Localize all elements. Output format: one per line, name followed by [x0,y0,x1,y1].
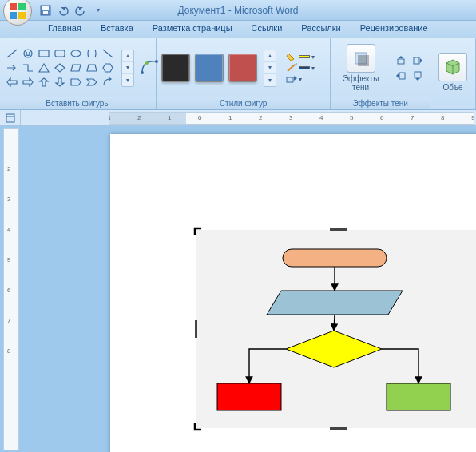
shape-arrowdown-icon[interactable] [53,76,67,89]
office-button[interactable] [3,0,32,26]
flowchart-rect[interactable] [217,383,281,410]
page-viewport[interactable] [21,126,476,452]
vertical-ruler[interactable]: 2345678 [3,128,19,450]
flowchart-connector[interactable] [334,315,335,331]
svg-rect-3 [18,12,26,19]
shape-parallelogram-icon[interactable] [69,61,83,74]
gallery-scroll-up-icon[interactable]: ▴ [122,50,133,62]
shape-line-icon[interactable] [5,47,19,60]
tab-mail[interactable]: Рассылки [292,21,350,38]
flowchart-parallelogram[interactable] [267,291,403,315]
svg-rect-23 [399,73,405,79]
group-insert-shapes: ▴ ▾ ▾ Вставить фигуры [0,38,157,109]
gallery-scroll-down-icon[interactable]: ▾ [122,62,133,74]
undo-icon[interactable] [56,3,70,18]
tab-home[interactable]: Главная [38,21,91,38]
svg-point-17 [145,61,149,65]
svg-rect-0 [10,3,17,10]
flowchart-rect[interactable] [387,383,450,410]
style-swatch-1[interactable] [161,54,190,82]
shape-trapezoid-icon[interactable] [85,61,99,74]
shadow-nudge-right-icon[interactable] [411,54,425,67]
flowchart-connector[interactable] [382,349,418,383]
tab-insert[interactable]: Вставка [91,21,143,38]
group-label-3d [430,106,475,109]
group-3d-effects: Объе [430,38,476,109]
ribbon: ▴ ▾ ▾ Вставить фигуры ▴ ▾ ▾ ▾ ▾ ▾ [0,38,476,110]
shape-elbow-icon[interactable] [21,61,35,74]
save-icon[interactable] [38,3,53,18]
svg-point-8 [24,50,32,57]
svg-rect-11 [39,50,49,57]
shape-arrowup-icon[interactable] [37,76,51,89]
qat-dropdown-icon[interactable]: ▾ [91,3,105,18]
group-label-insert-shapes: Вставить фигуры [0,97,156,109]
shadow-nudge-down-icon[interactable] [411,69,425,82]
change-shape-button[interactable]: ▾ [286,74,315,84]
quick-access-toolbar: ▾ [38,3,105,18]
ruler-bar: 3210123456789101112 [0,110,476,126]
shape-diamond-icon[interactable] [53,61,67,74]
svg-line-14 [103,50,113,57]
shapes-gallery[interactable] [5,47,115,89]
shape-pentagon-arrow-icon[interactable] [69,76,83,89]
group-label-shape-styles: Стили фигур [157,97,330,109]
group-shape-styles: ▴ ▾ ▾ ▾ ▾ ▾ Стили фигур [157,38,331,109]
flowchart-connector[interactable] [249,349,286,383]
drawing-canvas[interactable] [196,230,476,428]
svg-rect-24 [415,72,421,77]
document-area: 2345678 [0,126,476,452]
shape-outline-button[interactable]: ▾ [286,63,315,73]
shape-diag-line-icon[interactable] [101,47,115,60]
shape-chevron-icon[interactable] [85,76,99,89]
svg-point-10 [30,53,30,54]
svg-rect-1 [18,3,26,10]
redo-icon[interactable] [73,3,88,18]
svg-rect-18 [287,77,293,82]
svg-line-7 [7,50,17,57]
svg-point-15 [141,71,144,74]
shape-fill-button[interactable]: ▾ [286,52,315,61]
shape-curved-arrow-icon[interactable] [101,76,115,89]
styles-expand-icon[interactable]: ▾ [264,74,276,86]
shadow-nudge-left-icon[interactable] [394,69,408,82]
shadow-nudge-up-icon[interactable] [394,54,408,67]
3d-effects-button[interactable]: Объе [435,51,470,93]
style-swatch-2[interactable] [195,54,224,82]
style-swatch-3[interactable] [228,54,257,82]
shape-ellipse-icon[interactable] [69,47,83,60]
tab-review[interactable]: Рецензирование [351,21,438,38]
shape-hexagon-icon[interactable] [101,61,115,74]
styles-scroll-down-icon[interactable]: ▾ [264,62,276,74]
titlebar: ▾ Документ1 - Microsoft Word [0,0,476,21]
shape-brace-icon[interactable] [85,47,99,60]
ribbon-tabs: Главная Вставка Разметка страницы Ссылки… [0,21,476,38]
svg-rect-2 [10,12,17,19]
horizontal-ruler[interactable]: 3210123456789101112 [109,112,474,125]
svg-rect-6 [43,11,48,14]
ruler-corner-icon[interactable] [0,110,21,126]
svg-point-9 [26,53,27,54]
shape-arrow-connector-icon[interactable] [5,61,19,74]
shape-triangle-icon[interactable] [37,61,51,74]
group-label-shadow-effects: Эффекты тени [331,97,430,109]
tab-layout[interactable]: Разметка страницы [143,21,242,38]
shape-arrowleft-icon[interactable] [5,76,19,89]
shape-arrowright-icon[interactable] [21,76,35,89]
svg-rect-25 [6,114,14,122]
shape-rect-icon[interactable] [37,47,51,60]
shape-smiley-icon[interactable] [21,47,35,60]
flowchart-diamond[interactable] [286,331,382,367]
shadow-effects-button[interactable]: Эффекты тени [335,42,386,93]
svg-rect-12 [55,50,65,57]
tab-refs[interactable]: Ссылки [242,21,292,38]
svg-rect-21 [398,59,404,64]
shape-roundrect-icon[interactable] [53,47,67,60]
svg-rect-20 [358,55,369,66]
styles-scroll-up-icon[interactable]: ▴ [264,50,276,62]
svg-rect-5 [42,6,49,10]
gallery-expand-icon[interactable]: ▾ [122,74,133,86]
flowchart-terminator[interactable] [283,249,387,267]
group-shadow-effects: Эффекты тени Эффекты тени [331,38,430,109]
svg-rect-22 [414,57,419,64]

* Brief: Across all the records above, find each line with "ruler" in it and copy it.

* Output for this task:
vertical-ruler[interactable]: 2345678 [3,128,19,450]
ruler-bar: 3210123456789101112 [0,110,476,126]
horizontal-ruler[interactable]: 3210123456789101112 [109,112,474,125]
ruler-corner-icon[interactable] [0,110,21,126]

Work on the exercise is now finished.